TASK MATERIAL:

★ ★ ★

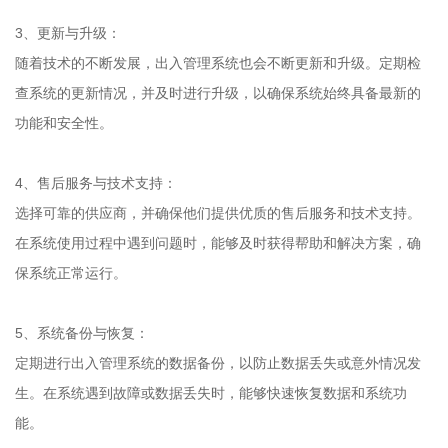
3、更新与升级：
随着技术的不断发展，出入管理系统也会不断更新和升级。定期检
查系统的更新情况，并及时进行升级，以确保系统始终具备最新的
功能和安全性。
4、售后服务与技术支持：
选择可靠的供应商，并确保他们提供优质的售后服务和技术支持。
在系统使用过程中遇到问题时，能够及时获得帮助和解决方案，确
保系统正常运行。
5、系统备份与恢复：
定期进行出入管理系统的数据备份，以防止数据丢失或意外情况发
生。在系统遇到故障或数据丢失时，能够快速恢复数据和系统功
能。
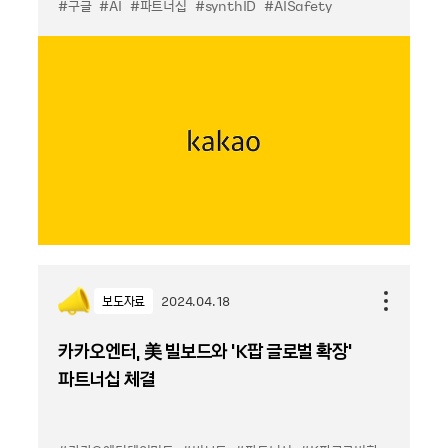
#구글
#AI
#파트너십
#synthID
#AISafety
보도자료
2024.04.18
카카오엔터, 美 빌보드와 ‘K팝 글로벌 확장’
파트너십 체결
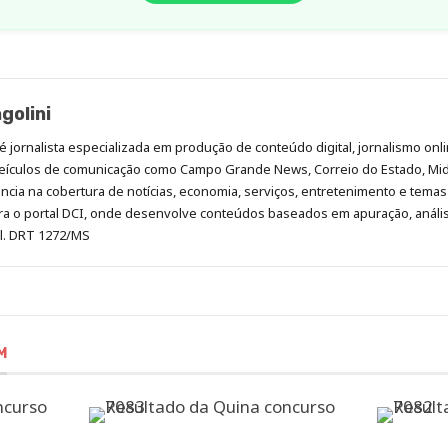
golini
é jornalista especializada em produção de conteúdo digital, jornalismo onli
eículos de comunicação como Campo Grande News, Correio do Estado, Mi
cia na cobertura de notícias, economia, serviços, entretenimento e temas 
era o portal DCI, onde desenvolve conteúdos baseados em apuração, análi
al. DRT 1272/MS
M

★ ★ ★

YOUR GOAL: Pictures in the listing above must be skipped; everything else should be copied exactly.

TASK RESPONSE:
3、更新与升级：
随着技术的不断发展，出入管理系统也会不断更新和升级。定期检
查系统的更新情况，并及时进行升级，以确保系统始终具备最新的
功能和安全性。
4、售后服务与技术支持：
选择可靠的供应商，并确保他们提供优质的售后服务和技术支持。
在系统使用过程中遇到问题时，能够及时获得帮助和解决方案，确
保系统正常运行。
5、系统备份与恢复：
定期进行出入管理系统的数据备份，以防止数据丢失或意外情况发
生。在系统遇到故障或数据丢失时，能够快速恢复数据和系统功
能。
#구글
#AI
#파트너십
#synthID
#AISafety
보도자료
2024.04.18
카카오엔터, 美 빌보드와 ‘K팝 글로벌 확장’
파트너십 체결
golini
é jornalista especializada em produção de conteúdo digital, jornalismo onli
eículos de comunicação como Campo Grande News, Correio do Estado, Mi
cia na cobertura de notícias, economia, serviços, entretenimento e temas 
era o portal DCI, onde desenvolve conteúdos baseados em apuração, análi
al. DRT 1272/MS
M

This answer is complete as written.